The exclusivity provision of the Workers’ Compensation Act bars a cause of action against an insurer for the bad faith processing of a workers’ compensation claim. DeOliveira v.  Liberty Mutual Ins. Co., 273 Conn. 487 (2005).

  1. Are there any penalties against the employer for unsafe working conditions?

If an employee is injured due to the employer’s violation of any state or federal OSHA regulation for which the employer has previously been cited but has not corrected, the employee shall receive weekly compensation equal to 100% of such employee’s average weekly earnings. C.G.S. §31-307(b).
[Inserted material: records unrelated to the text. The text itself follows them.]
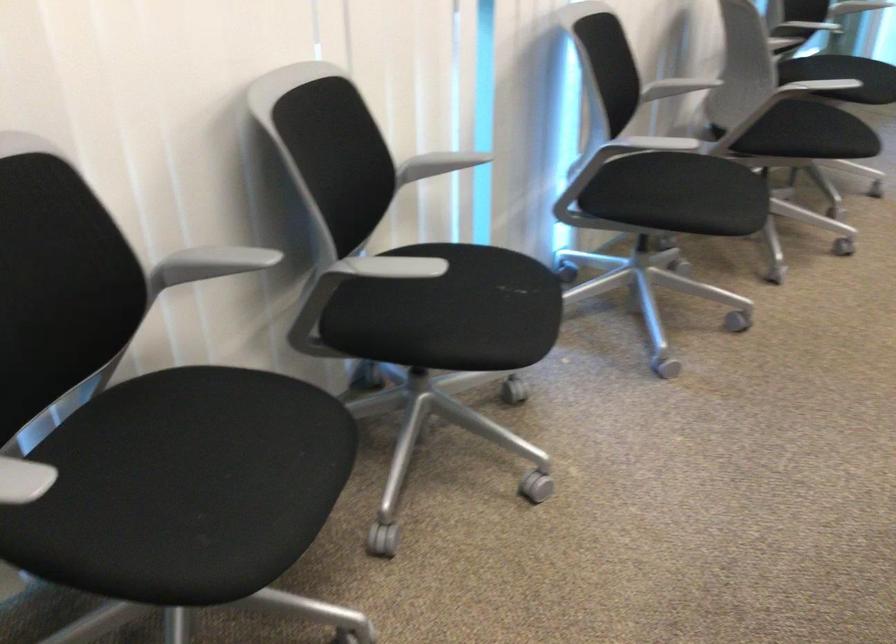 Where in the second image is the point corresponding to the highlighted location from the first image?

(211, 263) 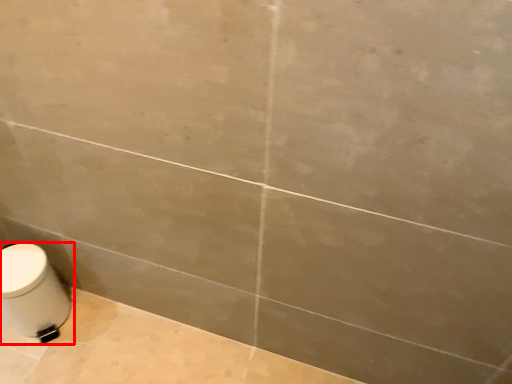 Question: From the image's perspective, what is the correct spatial relationship of toilet (annotated by the red box) in relation to bath?

Choices:
 (A) above
 (B) below

Answer: (B) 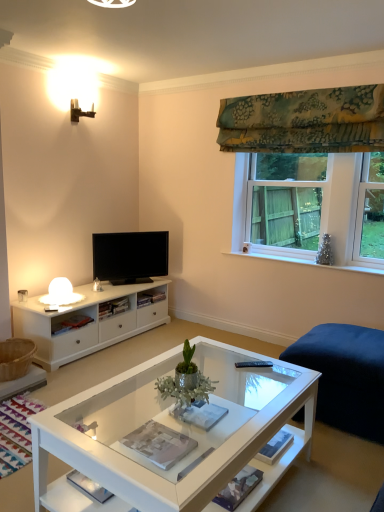 Question: Is black glossy tv at center inside or outside of green metallic plant at center?

Choices:
 (A) outside
 (B) inside

Answer: (A)

Question: From the image's perspective, is black glossy tv at center located above or below green metallic plant at center?

Choices:
 (A) above
 (B) below

Answer: (A)

Question: Estimate the real-world distances between objects in this image. Which object is closer to the white glass coffee table at center?

Choices:
 (A) green floral fabric at upper right
 (B) clear glass window at upper right
 (C) black glossy tv at center
 (D) green metallic plant at center

Answer: (D)

Question: Which is nearer to the white glass coffee table at center?

Choices:
 (A) clear glass window at upper right
 (B) black glossy tv at center
 (C) green metallic plant at center
 (D) green floral fabric at upper right

Answer: (C) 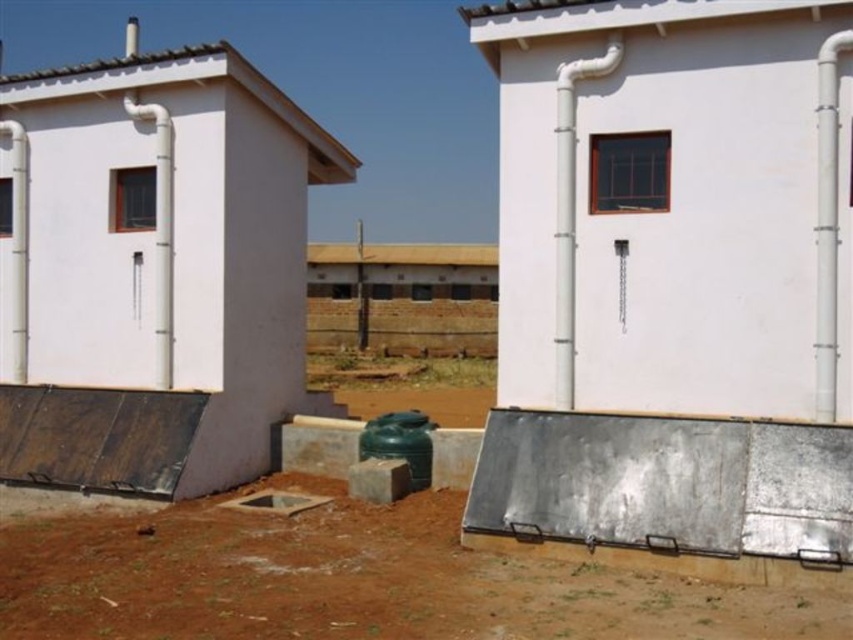 Question: Which object appears closest to the camera in this image?

Choices:
 (A) matte white hut at left
 (B) green matte water tank at center

Answer: (A)

Question: Can you confirm if white matte wall at center is bigger than metallic gray ramp at lower right?

Choices:
 (A) no
 (B) yes

Answer: (B)

Question: Among these objects, which one is nearest to the camera?

Choices:
 (A) metallic gray ramp at lower right
 (B) white matte wall at center

Answer: (A)

Question: Does white matte wall at center have a greater width compared to brown dirt field at center?

Choices:
 (A) no
 (B) yes

Answer: (A)

Question: Which of the following is the closest to the observer?

Choices:
 (A) green matte water tank at center
 (B) brown dirt field at center
 (C) matte white hut at left

Answer: (B)

Question: Does metallic gray ramp at lower right have a greater width compared to green matte water tank at center?

Choices:
 (A) no
 (B) yes

Answer: (B) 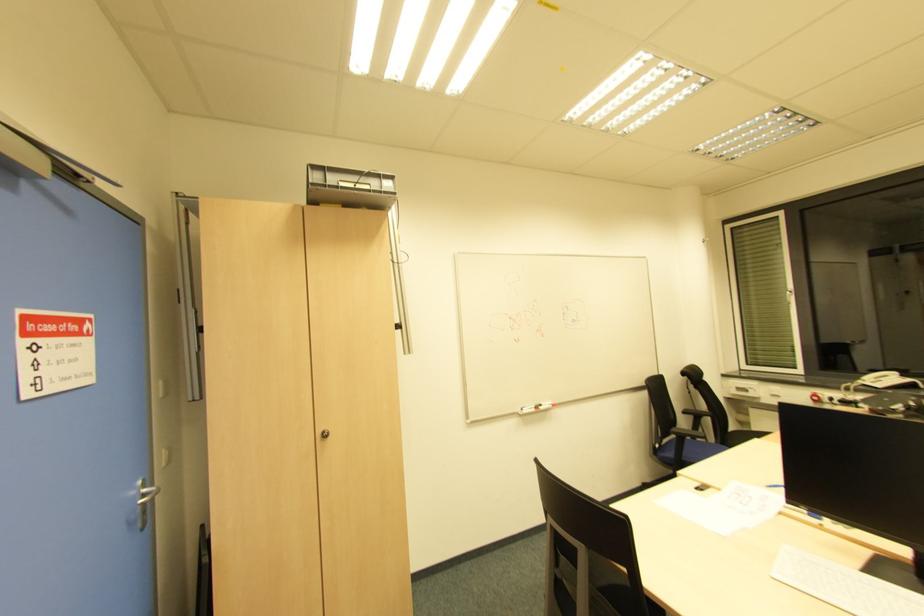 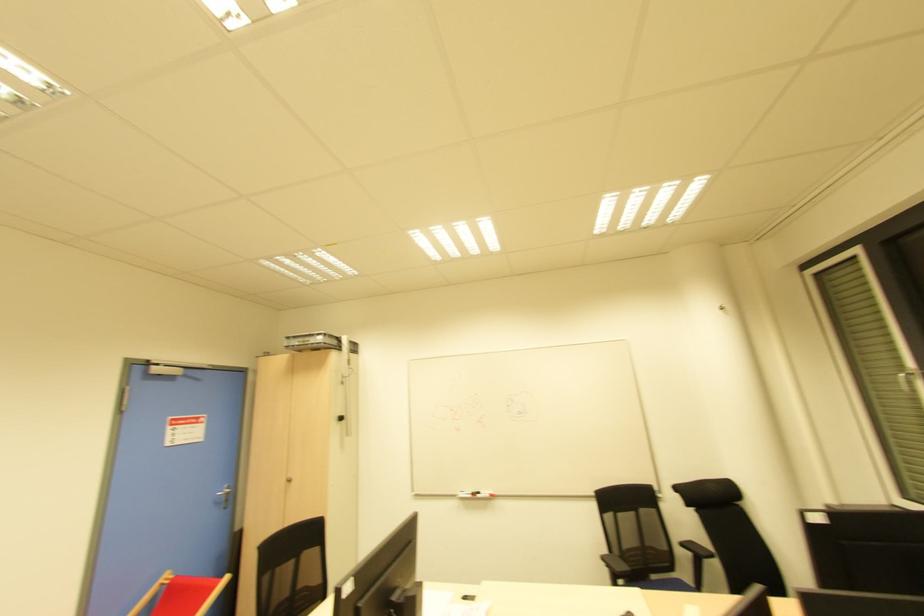 Where in the second image is the point corresponding to [685,413] from the first image?

(681, 545) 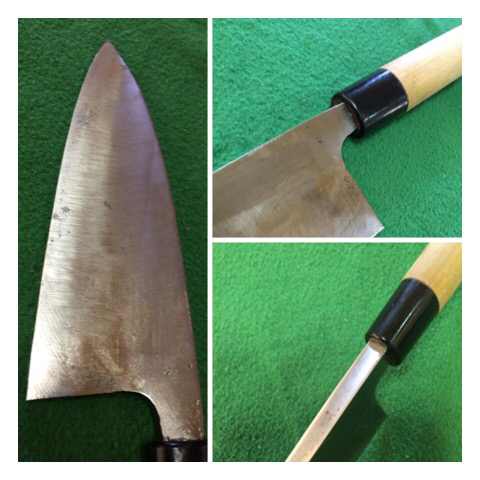 Image resolution: width=480 pixels, height=480 pixels. I want to click on three photographs, so tap(192, 81), tap(295, 83), tap(295, 317).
  1. What is the penalty, if any, for an injured minor?

There is no specific penalty for an injured minor, although the commissioner has certain discretion with respect to establishing the rate of compensation. “For the purpose of determining the amount of compensation to be paid in the case of a minor under the age of 18 years who has sustained an injury entitling him to compensation for total or partial incapacity for a period of 52 or more weeks, or to specific indemnity for any injury … , the commissioner may add 50% to his average weekly wage, except in the case of a minor under 16 years of age, in which case the commissioner may add 100% to his average weekly wage.” C.G.S. §31-310.

  1. What is the potential exposure for “bad faith” claims handling?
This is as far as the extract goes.